*ABOUT THIS TASK:*
If a line in the listing below includes the word "which", pick it out.

*DATASET RECORDS:*
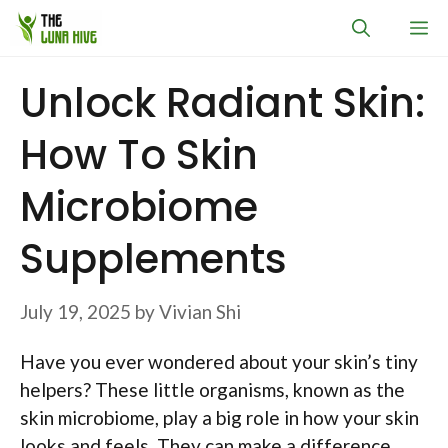
Skip
M
to
content
Unlock Radiant Skin:
How To Skin
Microbiome
Supplements
July 19, 2025
by
Vivian Shi
Have you ever wondered about your skin’s tiny
helpers? These little organisms, known as the
skin microbiome, play a big role in how your skin
looks and feels. They can make a difference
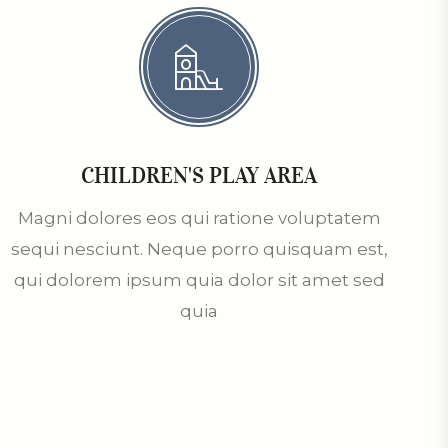
CHILDREN'S PLAY AREA
Magni dolores eos qui ratione voluptatem
sequi nesciunt. Neque porro quisquam est,
qui dolorem ipsum quia dolor sit amet sed
quia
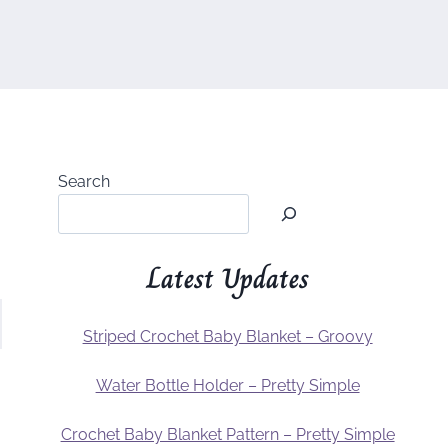
Search
Latest Updates
Striped Crochet Baby Blanket – Groovy
Water Bottle Holder – Pretty Simple
Crochet Baby Blanket Pattern – Pretty Simple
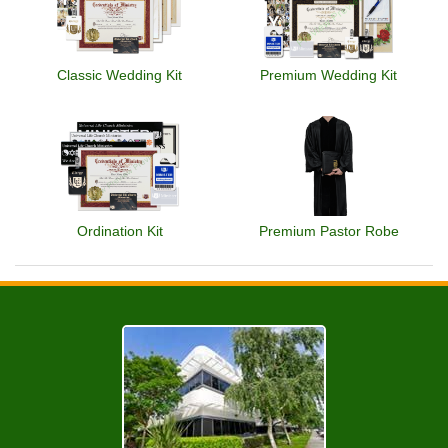
Classic Wedding Kit
Premium Wedding Kit
Ordination Kit
Premium Pastor Robe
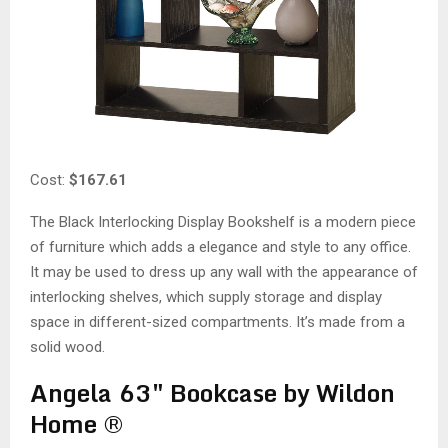
Cost:
$167.61
The Black Interlocking Display Bookshelf is a modern piece
of furniture which adds a elegance and style to any office.
It may be used to dress up any wall with the appearance of
interlocking shelves, which supply storage and display
space in different-sized compartments. It’s made from a
solid wood.
Angela 63″ Bookcase by Wildon
Home ®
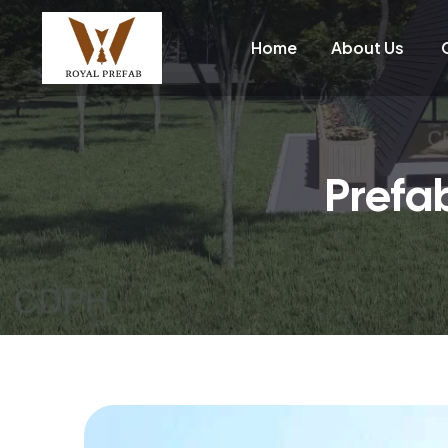
Home
About Us
Prefa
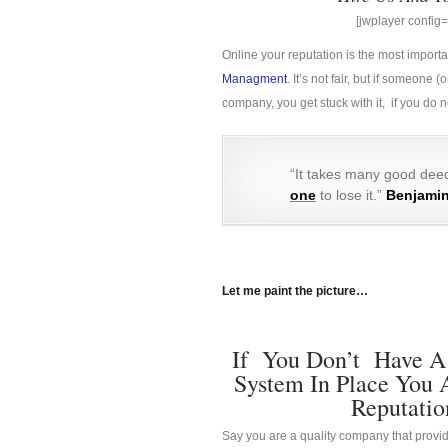
[jwplayer confi
Online your reputation is the most import
Managment
. It’s not fair, but if someon
company, you get stuck with it, if you do
“It takes many good deed
one
to lose it.”
Benjamin
Let me paint the picture…
If You Don’t Have A
System In Place You 
Reputatio
Say you are a quality company that provid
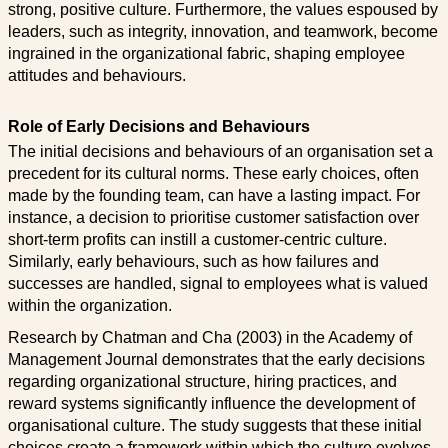
strong, positive culture. Furthermore, the values espoused by
leaders, such as integrity, innovation, and teamwork, become
ingrained in the organizational fabric, shaping employee
attitudes and behaviours.
Role of Early Decisions and Behaviours
The initial decisions and behaviours of an organisation set a
precedent for its cultural norms. These early choices, often
made by the founding team, can have a lasting impact. For
instance, a decision to prioritise customer satisfaction over
short-term profits can instill a customer-centric culture.
Similarly, early behaviours, such as how failures and
successes are handled, signal to employees what is valued
within the organization.
Research by Chatman and Cha (2003) in the Academy of
Management Journal demonstrates that the early decisions
regarding organizational structure, hiring practices, and
reward systems significantly influence the development of
organisational culture. The study suggests that these initial
choices create a framework within which the culture evolves.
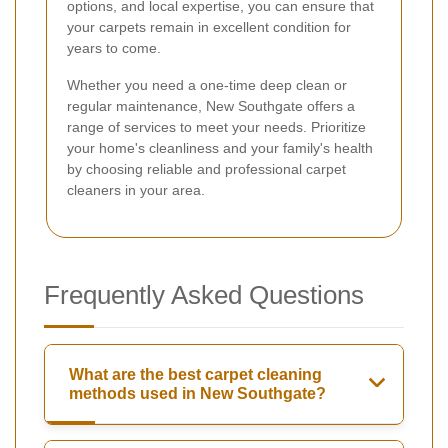
options, and local expertise, you can ensure that
your carpets remain in excellent condition for
years to come.
Whether you need a one-time deep clean or
regular maintenance, New Southgate offers a
range of services to meet your needs. Prioritize
your home's cleanliness and your family's health
by choosing reliable and professional carpet
cleaners in your area.
Frequently Asked Questions
What are the best carpet cleaning
methods used in New Southgate?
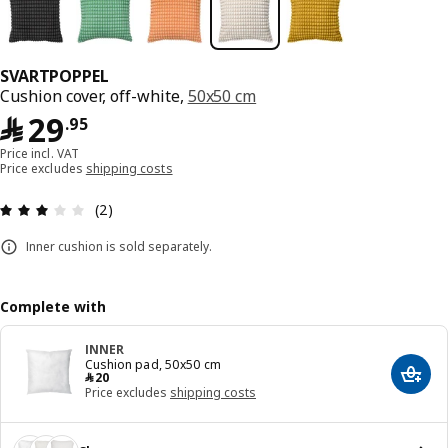
SVARTPOPPEL
Cushion cover, off-white,
50x50 cm
﷼ 29.95
﷼
29
.
95
Price incl. VAT
Price excludes
shipping costs
Review: 3 out of 5 stars. Total reviews: 2
(2)
Inner cushion is sold separately.
Complete with
INNER
Cushion pad, 50x50 cm
﷼ 20
﷼
20
Add t
Price excludes
shipping costs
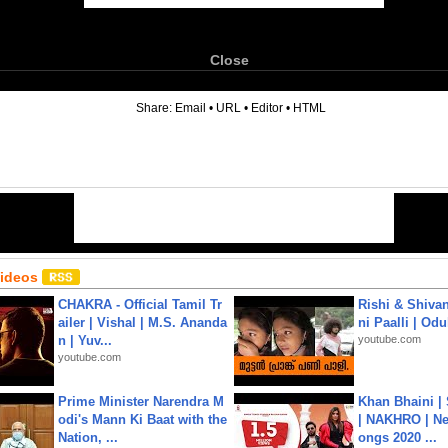
Close
6
Share:
Email
•
URL
•
Editor
•
HTML
Videos
CHAKRA - Official Tamil Tr
Rishi & Shivan
ailer | Vishal | M.S. Ananda
ni Paalli | Od
n | Yuv...
youtube.com
youtube.com
Prime Minister Narendra M
Khan Bhaini |
odi's Mann Ki Baat with the
| NAKHRO | Ne
Nation, ...
ongs 2020 ...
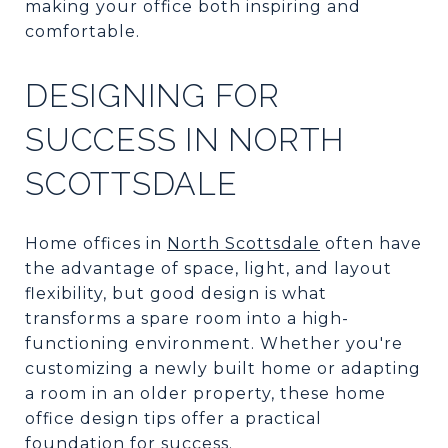
making your office both inspiring and
comfortable.
DESIGNING FOR
SUCCESS IN NORTH
SCOTTSDALE
Home offices in
North Scottsdale
often have
the advantage of space, light, and layout
flexibility, but good design is what
transforms a spare room into a high-
functioning environment. Whether you're
customizing a newly built home or adapting
a room in an older property, these home
office design tips offer a practical
foundation for success.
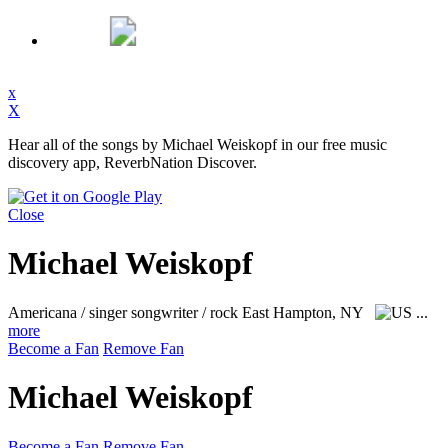
x
X
Hear all of the songs by Michael Weiskopf in our free music
discovery app, ReverbNation Discover.
Close
Michael Weiskopf
Americana / singer songwriter / rock
East Hampton, NY
...
more
Become a Fan
Remove Fan
Michael Weiskopf
Become a Fan
Remove Fan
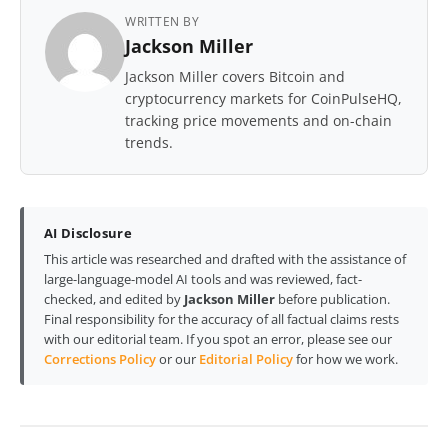
WRITTEN BY
Jackson Miller
Jackson Miller covers Bitcoin and
cryptocurrency markets for CoinPulseHQ,
tracking price movements and on-chain
trends.
AI Disclosure
This article was researched and drafted with the assistance of
large-language-model AI tools and was reviewed, fact-
checked, and edited by
Jackson Miller
before publication.
Final responsibility for the accuracy of all factual claims rests
with our editorial team. If you spot an error, please see our
Corrections Policy
or our
Editorial Policy
for how we work.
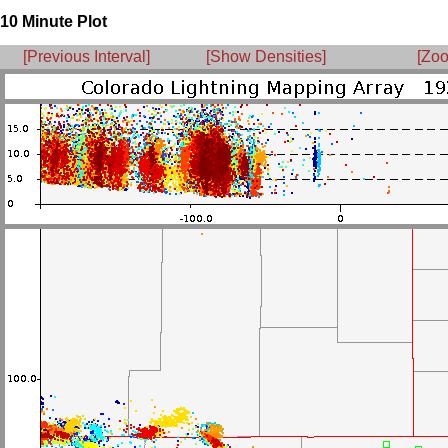
10 Minute Plot
[Previous Interval]
[Show Densities]
[Zoo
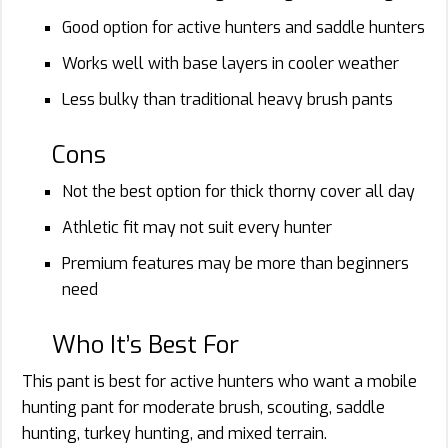
Good option for active hunters and saddle hunters
Works well with base layers in cooler weather
Less bulky than traditional heavy brush pants
Cons
Not the best option for thick thorny cover all day
Athletic fit may not suit every hunter
Premium features may be more than beginners
need
Who It’s Best For
This pant is best for active hunters who want a mobile
hunting pant for moderate brush, scouting, saddle
hunting, turkey hunting, and mixed terrain.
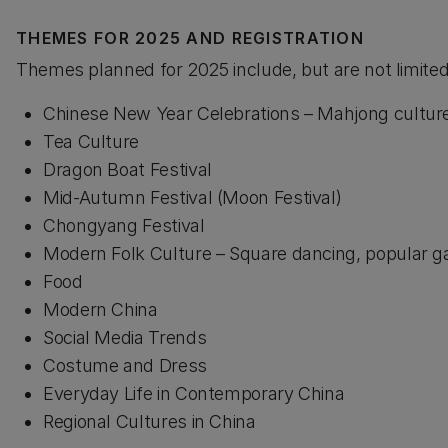
THEMES FOR 2025 AND REGISTRATION
Themes planned for 2025 include, but are not limited
Chinese New Year Celebrations – Mahjong culture,
Tea Culture
Dragon Boat Festival
Mid-Autumn Festival (Moon Festival)
Chongyang Festival
Modern Folk Culture – Square dancing, popular 
Food
Modern China
Social Media Trends
Costume and Dress
Everyday Life in Contemporary China
Regional Cultures in China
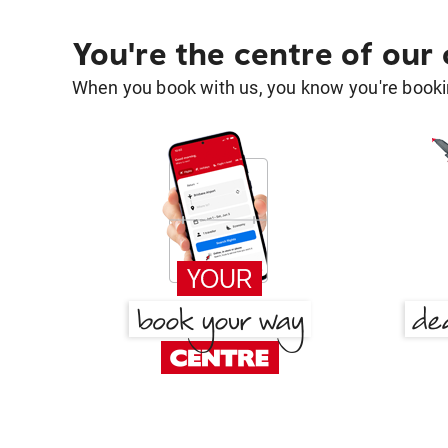
You're the centre of our
When you book with us, you know you're bookin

*COMPLETED EXERCISE:*
of furniture which adds a elegance and style to any office.
interlocking shelves, which supply storage and display
choices create a framework within which the culture evolves.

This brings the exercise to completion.